Task description >> Output the records that follow, keeping every line exactly as it is.

Supplied material >>
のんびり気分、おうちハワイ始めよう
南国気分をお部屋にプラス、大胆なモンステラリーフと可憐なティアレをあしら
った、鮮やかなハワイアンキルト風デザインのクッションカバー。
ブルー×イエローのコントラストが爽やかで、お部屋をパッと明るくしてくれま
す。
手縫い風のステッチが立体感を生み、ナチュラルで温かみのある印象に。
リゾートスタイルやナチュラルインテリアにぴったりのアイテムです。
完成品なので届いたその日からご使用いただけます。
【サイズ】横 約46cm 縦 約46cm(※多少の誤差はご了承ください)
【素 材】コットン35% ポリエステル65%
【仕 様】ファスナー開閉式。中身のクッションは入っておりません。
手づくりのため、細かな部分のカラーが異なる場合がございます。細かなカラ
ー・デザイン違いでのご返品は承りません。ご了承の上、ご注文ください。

The answer >>
のんびり気分、おうちハワイ始めよう
南国気分をお部屋にプラス、大胆なモンステラリーフと可憐なティアレをあしら
った、鮮やかなハワイアンキルト風デザインのクッションカバー。
ブルー×イエローのコントラストが爽やかで、お部屋をパッと明るくしてくれま
す。
手縫い風のステッチが立体感を生み、ナチュラルで温かみのある印象に。
リゾートスタイルやナチュラルインテリアにぴったりのアイテムです。
完成品なので届いたその日からご使用いただけます。
【サイズ】横 約46cm 縦 約46cm(※多少の誤差はご了承ください)
【素 材】コットン35% ポリエステル65%
【仕 様】ファスナー開閉式。中身のクッションは入っておりません。
手づくりのため、細かな部分のカラーが異なる場合がございます。細かなカラ
ー・デザイン違いでのご返品は承りません。ご了承の上、ご注文ください。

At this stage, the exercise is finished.